Additional labels can be used to distinguish between multiple different instances of an application or across applications.

@amitsaha I agree that could, in theory, lead to a metric explosion. In practice, we don't have enough churn for this to occur.

For this discussion, I assume you refer to the process ID when you say "worker id".

I tried to recall the rationale behind pid_hash and I believe this was to avoid worker ID duplicates, e.g. if a pool runs long enough or (more likely) the container being restarted then you will have overlapping process IDs reported to Prometheus. In that case, you're not able to distinguish request count for workers anymore, e.g. worker X1 (PID 33) has 50k requests and 1 day later worker X2 (PID 33) has 3k requests.

Suggestions for other solutions to this problem are welcome!

Hi @estahn thanks for getting back on this.

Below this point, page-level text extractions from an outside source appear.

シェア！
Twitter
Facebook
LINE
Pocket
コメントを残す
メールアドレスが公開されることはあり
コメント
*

Regarding the worker ID, I meant something like this. Each worker process irrespective of it's process ID is one of the N workers at any given point of time. So, if we assign a worker ID (like, 1, 2...N) to each worker, we can use that as an identifier. Then, we have a stable and a finite set of unique label values. However, as you mention that idea breaks for counter metrics. It would be fine for non-counter metrics of course since we are dealing with observations. However, may be we don't need counter metrics since prometheus gives us the count of each summary/histogram metrics for example automatically. What do you think?

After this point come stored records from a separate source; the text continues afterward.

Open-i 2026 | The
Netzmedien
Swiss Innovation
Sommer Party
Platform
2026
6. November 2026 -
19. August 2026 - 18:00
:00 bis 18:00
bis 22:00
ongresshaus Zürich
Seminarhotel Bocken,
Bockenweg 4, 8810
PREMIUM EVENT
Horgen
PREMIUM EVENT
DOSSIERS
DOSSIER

@amitsaha I see what you mean. In this case, how would you determine the number of killed/restarted processes over time? Is there a way to count the counter reset?

@amitsaha After thinking about this a little another question came to mind. Assuming we implement this solution, how would you assign a worker ID (or index)? I see quite a couple of issues with keeping track of these indices, e.g.

  • Index 1: Process ID 55
  • Index 2: Process ID 70
  • Index 3: Process ID 99

If the process "Process ID 70" gets killed and a new process is forked (e.g. Process ID 130) would that be Index 2 or something else?